***** MATERIAL PROVIDED *****
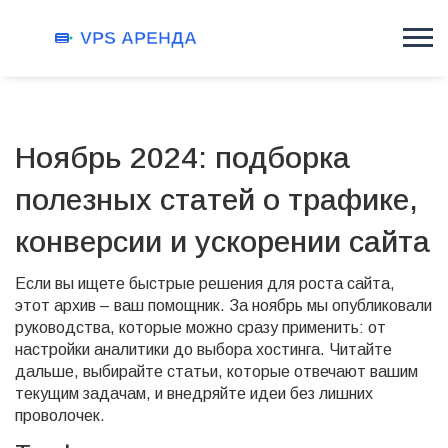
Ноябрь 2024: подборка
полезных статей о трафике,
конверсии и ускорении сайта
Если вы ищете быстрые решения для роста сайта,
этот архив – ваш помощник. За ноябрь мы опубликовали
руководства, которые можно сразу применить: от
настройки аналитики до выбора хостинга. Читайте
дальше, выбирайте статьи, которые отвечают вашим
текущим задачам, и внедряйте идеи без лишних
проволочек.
*****
***** MATERIAL PROVIDED *****
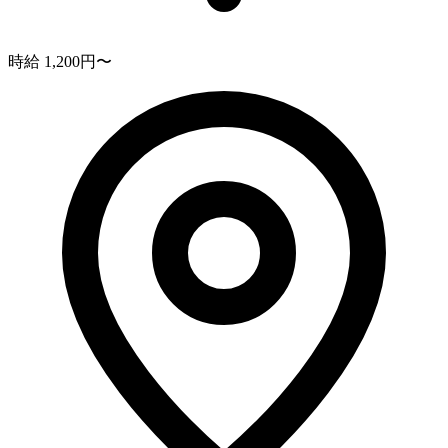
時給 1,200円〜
*****
***** MATERIAL PROVIDED *****
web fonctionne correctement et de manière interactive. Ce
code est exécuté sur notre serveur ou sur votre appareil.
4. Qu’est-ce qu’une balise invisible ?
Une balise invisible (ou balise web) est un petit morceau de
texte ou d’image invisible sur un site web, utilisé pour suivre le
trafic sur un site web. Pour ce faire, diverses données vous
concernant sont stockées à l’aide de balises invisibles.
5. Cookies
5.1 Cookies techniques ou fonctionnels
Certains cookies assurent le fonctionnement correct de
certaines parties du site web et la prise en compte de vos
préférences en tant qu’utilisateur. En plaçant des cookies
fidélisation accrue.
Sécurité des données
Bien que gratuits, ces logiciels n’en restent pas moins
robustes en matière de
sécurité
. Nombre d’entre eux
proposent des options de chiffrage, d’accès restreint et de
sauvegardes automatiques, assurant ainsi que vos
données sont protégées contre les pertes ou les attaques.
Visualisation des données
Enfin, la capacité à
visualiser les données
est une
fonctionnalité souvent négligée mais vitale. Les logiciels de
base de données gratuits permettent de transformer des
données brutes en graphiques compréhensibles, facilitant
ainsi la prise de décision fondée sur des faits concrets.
*****
> WHAT YOU HAVE TO DO: Among the records above, only the lines between the line holding "trafic sur un" and the line holding "ainsi la prise", inclusive, are to be output, exactly as written.

> TASK RESPONSE:
trafic sur un site web. Pour ce faire, diverses données vous
concernant sont stockées à l’aide de balises invisibles.
5. Cookies
5.1 Cookies techniques ou fonctionnels
Certains cookies assurent le fonctionnement correct de
certaines parties du site web et la prise en compte de vos
préférences en tant qu’utilisateur. En plaçant des cookies
fidélisation accrue.
Sécurité des données
Bien que gratuits, ces logiciels n’en restent pas moins
robustes en matière de
sécurité
. Nombre d’entre eux
proposent des options de chiffrage, d’accès restreint et de
sauvegardes automatiques, assurant ainsi que vos
données sont protégées contre les pertes ou les attaques.
Visualisation des données
Enfin, la capacité à
visualiser les données
est une
fonctionnalité souvent négligée mais vitale. Les logiciels de
base de données gratuits permettent de transformer des
données brutes en graphiques compréhensibles, facilitant
ainsi la prise de décision fondée sur des faits concrets.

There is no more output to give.